Kerberos Configuration

Add the following omniauth configuration to /etc/gitlab/gitlab.rb

# Omniauth configuration
gitlab_rails['omniauth_enabled'] = true
gitlab_rails['omniauth_allow_single_sign_on'] = true
gitlab_rails['omniauth_block_auto_created_users'] = false
gitlab_rails['omniauth_providers'] = [
  {
    "name" => "kerberos",
  }
]

At this point, you should be done!

Note that this will not work optimally. We currently use it because it was the simplest auth system to get running, but users created via Kerberos login will not have passwords associated with their account and will be unable to clone over HTTP. They will also be unable to clone by getting Kerberos tickets.

Gitlab EE has proper Kerberos support (that makes it a first class citizen alongside, say, LDAP auth), but we don’t have the budget for that. Fortunately, however, the omniauth-kerberos gem is included inside the gitlab CE distribution. Were it not to be (which used to be the case), you’d want to follow the following instructions.

Kerberos (Legacy)

To add the omniauth-kerberos gem to an omnibus gitlab install was surprisingly challenging. The instructions I followed originally are reproduced here, but you should not need them anymore unless upstream gitlab significantly breaks something.

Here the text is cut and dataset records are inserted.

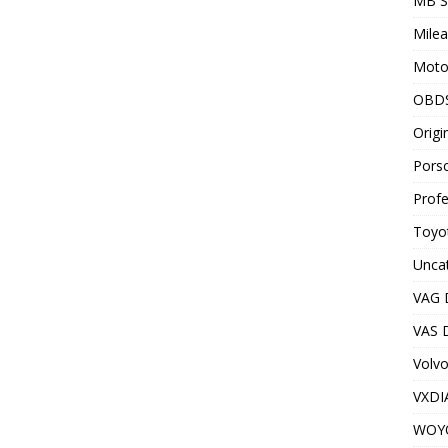
MB S
Milea
Motor
OBD
Origi
Porsc
Profe
Toyot
Unca
VAG 
VAS D
Volv
VXDI
WOY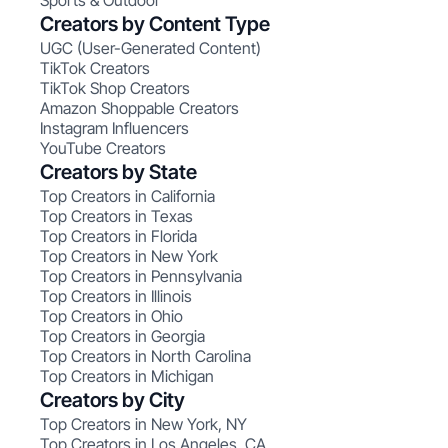
Sports & Outdoor
Creators by Content Type
UGC (User-Generated Content)
TikTok Creators
TikTok Shop Creators
Amazon Shoppable Creators
Instagram Influencers
YouTube Creators
Creators by State
Top Creators in California
Top Creators in Texas
Top Creators in Florida
Top Creators in New York
Top Creators in Pennsylvania
Top Creators in Illinois
Top Creators in Ohio
Top Creators in Georgia
Top Creators in North Carolina
Top Creators in Michigan
Creators by City
Top Creators in New York, NY
Top Creators in Los Angeles, CA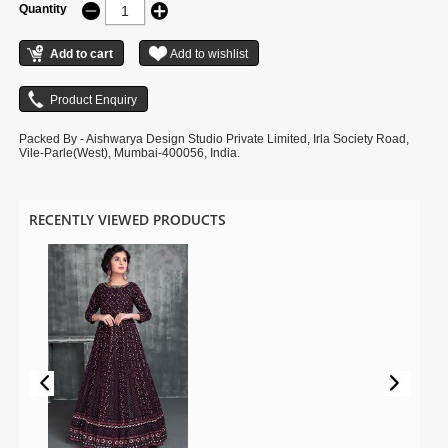
Quantity
Packed By - Aishwarya Design Studio Private Limited, Irla Society Road,
Vile-Parle(West), Mumbai-400056, India.
RECENTLY VIEWED PRODUCTS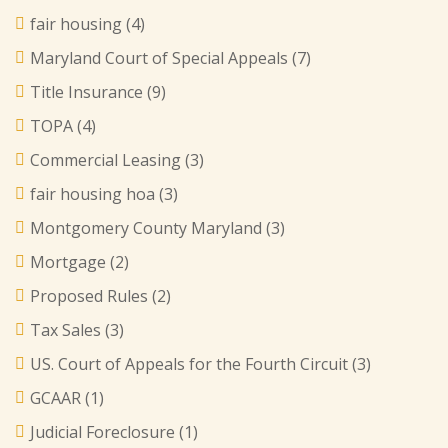
fair housing
(4)
Maryland Court of Special Appeals
(7)
Title Insurance
(9)
TOPA
(4)
Commercial Leasing
(3)
fair housing hoa
(3)
Montgomery County Maryland
(3)
Mortgage
(2)
Proposed Rules
(2)
Tax Sales
(3)
US. Court of Appeals for the Fourth Circuit
(3)
GCAAR
(1)
Judicial Foreclosure
(1)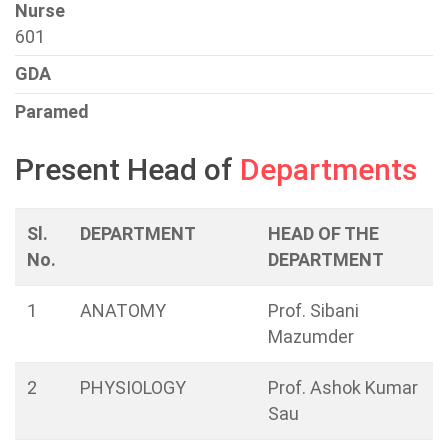
Nurse
601
GDA
Paramed
Present Head of
Departments
Sl.
DEPARTMENT
HEAD OF THE
No.
DEPARTMENT
1
ANATOMY
Prof. Sibani
Mazumder
2
PHYSIOLOGY
Prof. Ashok Kumar
Sau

I more-or-less followed gitlab’s instructions instructions for Kerberos auth. However, the instructions there are no longer accurate. You want to: (more detailed instructions coming later):

  1. Put the binaries in /opt/gitlab on the system path..
  2. Add the omniauth-kerberos gem to a Gemfile in /opt/gitlab.
  3. Run bundle install --without development test mysql --no-deployment.
  1. You sadly need to disable the CSRF Omniauth check, otherwise everything blows up. See this discussion. Note that this is no longer necessary as of gitlab 7.10+.

SSL

Add this setting to /etc/gitlab/gitlab.rb

nginx['redirect_http_to_https'] = true

Also, change the external_url setting to https.

external_url 'http://git.acm.jhu.edu'

Then put the private key in /etc/gitlab/ssl/git.acm.jhu.edu.key and the x509 CRT in /etc/gitlab/ssl/git.acm.jhu.edu.crt. (Change “git.acm.jhu.edu” to whatever the URL of the gitlab instance is.)

Then gitlab-ctl reconfigure && gitlab-ctl restart and SSL should be working.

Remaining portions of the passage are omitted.